Social media poured fuel on the fire. Strava turned every training run into a shareable moment. Instagram made the post-run coffee as important as the kilometres that preceded it. And then the pandemic happened, and everything changed again. With gyms shuttered and team sports suspended, running became the great democratic outlet. Millions of people laced up for the first time. When restrictions lifted, many of them didn't want to run alone anymore. Run clubs didn't just survive the pandemic – they thrived in its aftermath, becoming a beacon of collective victory in the wake of a history-shaping period of loneliness.

But here's what the finish line photos don't always tell you: the most interesting run clubs aren't just about running. They never really were. And nobody illustrates this better than Patty Lafleur, co-founder of Nuitcollective, a women's running collective based in North London that began not with a grand vision or a sponsorship deal, but with a damp evening and a Strava story.
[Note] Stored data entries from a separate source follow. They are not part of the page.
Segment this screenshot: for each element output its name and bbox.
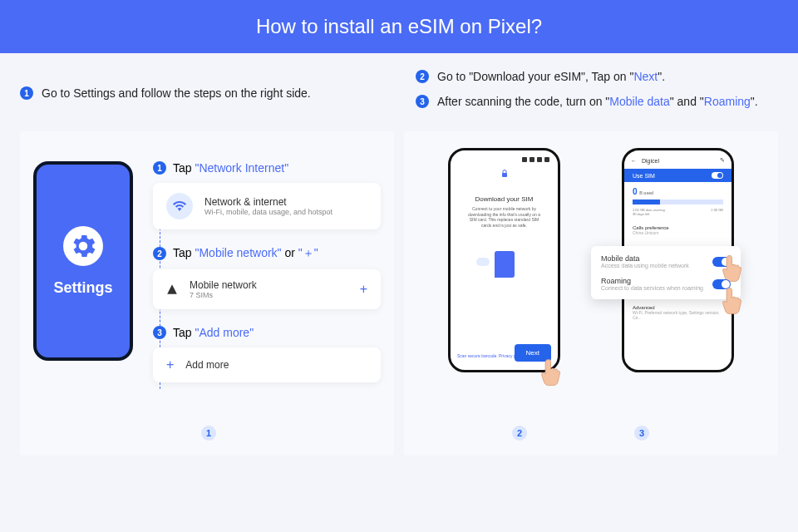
wifi-icon-circle [166, 193, 193, 219]
instruction-text: Go to Settings and follow the steps on t… [42, 86, 311, 100]
settings-label: Settings [53, 279, 112, 297]
instruction-right: 2 Go to "Download your eSIM", Tap on "Ne… [416, 70, 778, 108]
step-header: 3 Tap "Add more" [153, 326, 381, 339]
step-number-badge: 1 [20, 86, 33, 100]
link-next: Next [633, 70, 658, 83]
card-add-more[interactable]: + Add more [153, 347, 381, 382]
calls-preference[interactable]: Calls preference China Unicom [624, 221, 732, 239]
gear-circle [63, 226, 103, 266]
instruction-3: 3 After scanning the code, turn on "Mobi… [416, 95, 778, 108]
panel-number-badge: 3 [634, 426, 649, 441]
step-number-badge: 1 [153, 161, 166, 175]
link-roaming: Roaming [704, 95, 751, 108]
instruction-2: 2 Go to "Download your eSIM", Tap on "Ne… [416, 70, 778, 83]
sim-illustration [495, 251, 515, 278]
instruction-left: 1 Go to Settings and follow the steps on… [20, 70, 382, 108]
card-mobile-network[interactable]: Mobile network 7 SIMs + [153, 269, 381, 309]
phone-settings: Settings [33, 161, 133, 361]
panel-number-badge: 2 [512, 426, 527, 441]
carrier-header: ← Digicel ✎ [624, 157, 732, 169]
step-number-badge: 3 [153, 326, 166, 339]
step-2: 2 Tap "Mobile network" or "＋" Mobile net… [153, 246, 381, 309]
sim-lock-icon [500, 169, 510, 179]
data-usage-section: 0 B used 2.00 GB data warning30 days lef… [624, 182, 732, 221]
hand-cursor-icon [539, 357, 564, 387]
svg-rect-0 [502, 173, 507, 177]
toggle-on-icon[interactable] [712, 172, 723, 179]
back-arrow-icon[interactable]: ← [631, 158, 637, 164]
popup-mobile-data[interactable]: Mobile data Access data using mobile net… [601, 254, 731, 268]
wifi-icon [173, 200, 186, 213]
download-title: Download your SIM [456, 195, 553, 203]
step-number-badge: 3 [416, 95, 429, 108]
plus-icon[interactable]: + [360, 282, 367, 297]
step-number-badge: 2 [153, 247, 166, 260]
step-header: 1 Tap "Network Internet" [153, 161, 381, 175]
instruction-text: After scanning the code, turn on "Mobile… [437, 95, 758, 108]
popup-roaming[interactable]: Roaming Connect to data services when ro… [601, 277, 731, 291]
panel-download-roaming: Download your SIM Connect to your mobile… [404, 131, 778, 456]
download-desc: Connect to your mobile network by downlo… [456, 206, 553, 228]
card-title: Add more [185, 359, 367, 371]
carrier-name: Digicel [642, 158, 659, 164]
link-mobile-data: Mobile data [609, 95, 669, 108]
card-subtitle: 7 SIMs [190, 291, 367, 299]
panel-number-badge: 1 [201, 426, 216, 441]
gear-icon [68, 231, 98, 261]
content-area: 1 Go to Settings and follow the steps on… [0, 53, 798, 472]
privacy-link[interactable]: Scan secure barcode. Privacy path [457, 353, 522, 358]
panel-settings-steps: Settings 1 Tap "Network Internet" Networ… [20, 131, 394, 456]
card-subtitle: Wi-Fi, mobile, data usage, and hotspot [204, 208, 367, 216]
step-3: 3 Tap "Add more" + Add more [153, 326, 381, 382]
data-usage-bar [633, 200, 723, 204]
signal-icon [166, 283, 178, 295]
card-title: Mobile network [190, 279, 367, 291]
hand-cursor-icon [721, 285, 746, 315]
header-title: How to install an eSIM on Pixel? [256, 15, 542, 37]
step-number-badge: 2 [416, 70, 429, 83]
step-header: 2 Tap "Mobile network" or "＋" [153, 246, 381, 261]
instruction-1: 1 Go to Settings and follow the steps on… [20, 86, 382, 100]
instructions-row: 1 Go to Settings and follow the steps on… [20, 70, 778, 108]
use-sim-toggle-row[interactable]: Use SIM [624, 169, 732, 182]
phone-sim-settings: ← Digicel ✎ Use SIM 0 B used 2.00 GB dat… [622, 148, 734, 372]
phone-download-sim: Download your SIM Connect to your mobile… [448, 148, 560, 372]
panels-row: Settings 1 Tap "Network Internet" Networ… [20, 131, 778, 456]
edit-icon[interactable]: ✎ [720, 157, 725, 164]
mobile-data-popup: Mobile data Access data using mobile net… [591, 246, 741, 299]
instruction-text: Go to "Download your eSIM", Tap on "Next… [437, 70, 665, 83]
status-bar [456, 157, 553, 164]
steps-column: 1 Tap "Network Internet" Network & inter… [153, 161, 381, 439]
page-header: How to install an eSIM on Pixel? [0, 0, 798, 53]
plus-icon: + [166, 357, 174, 372]
step-1: 1 Tap "Network Internet" Network & inter… [153, 161, 381, 229]
card-network-internet[interactable]: Network & internet Wi-Fi, mobile, data u… [153, 183, 381, 229]
advanced-settings[interactable]: Advanced Wi-Fi, Preferred network type, … [624, 301, 732, 324]
card-title: Network & internet [204, 196, 367, 208]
"It was dark and it was wet," Patty remembers. "I'd gone for a run on my own because none of the girls could run that day." She posted to her stories, as runners do, and a message came back from Chiney – her eventual co-founder – asking a deceptively simple question: what are you going to do when winter really kicks in? The conversation that followed wasn't really about running routes or training plans. It was about safety. About the very particular calculation that women make every single time they want to go for a run after dark – weighing up the risk, changing the route, texting their location to someone who loves them.

"Every single girl at that table had a story to tell," Patty says, recounting a post-run breakfast where the conversation turned, as it so often does among women runners, to the things that happen when you're out there alone. Harassment. Being followed. Worse. "We're not necessarily accepting it, but we kind of just turn a blind eye to it. It needs to be a big deal. It should be a big deal."

Recollective's answer was elegant in its simplicity. Rather than launching yet another run club with a weekly schedule and a Linktree, they committed to monthly activations – group runs in the dark, by women, for women – designed to make a point as much as to cover ground. No one gets left behind. Speed is irrelevant. The only qualification for joining is wanting to feel safe. "It's more of a social," Patty explains, "but being able to do it in the dark and feeling safe, really."

Blurred image of a women wearing running clothes running

What's grown from that initial exchange is a WhatsApp community of women from right across London, dropping pins, sharing routes, organising spontaneously. There are grander ambitions too – Patty and Chinyere have talked about a dedicated app that could connect women runners across the city, a kind of safety network built specifically around the rhythms of training. "Just really highlight it," Patty says. "Women shouldn't feel scared."

This is what modern run clubs, at their best, have become. Not just a vehicle for getting fitter or faster – though they do that too – but genuine communities built around shared experience, shared identity and, in Recollective's case, a shared refusal to accept that running after dark should feel like a risk. The miles have become almost incidental. What matters is who you run them with, and why.

You see it everywhere, once you start looking. Run clubs organising mental health talks at their weekly meetups. Groups fundraising together. Collectives built around specific communities – queer runners, runners of colour, new mothers, older athletes – who've found in running not just exercise but expression. A place to sweat their everyday sorrows away. A place where the can feel at home, because that’s the beauty of the track. It has always been a great equaliser. It turns out, so has the pavement.

Running, as Patty puts it, is everywhere now. "You always see people at the finish line. You always see everyone with their medals. You never actually see what it takes to get there." The run club, at its heart, is the bit in between. The dark mornings and the wet evenings. The group chat that gets you out the door when you'd rather stay in. The hand on your shoulder at kilometre 18 (or 3). That's what all those finish line photos are really celebrating. Not the race. Not the sweat. Not the PBs. But the people who ran it with you.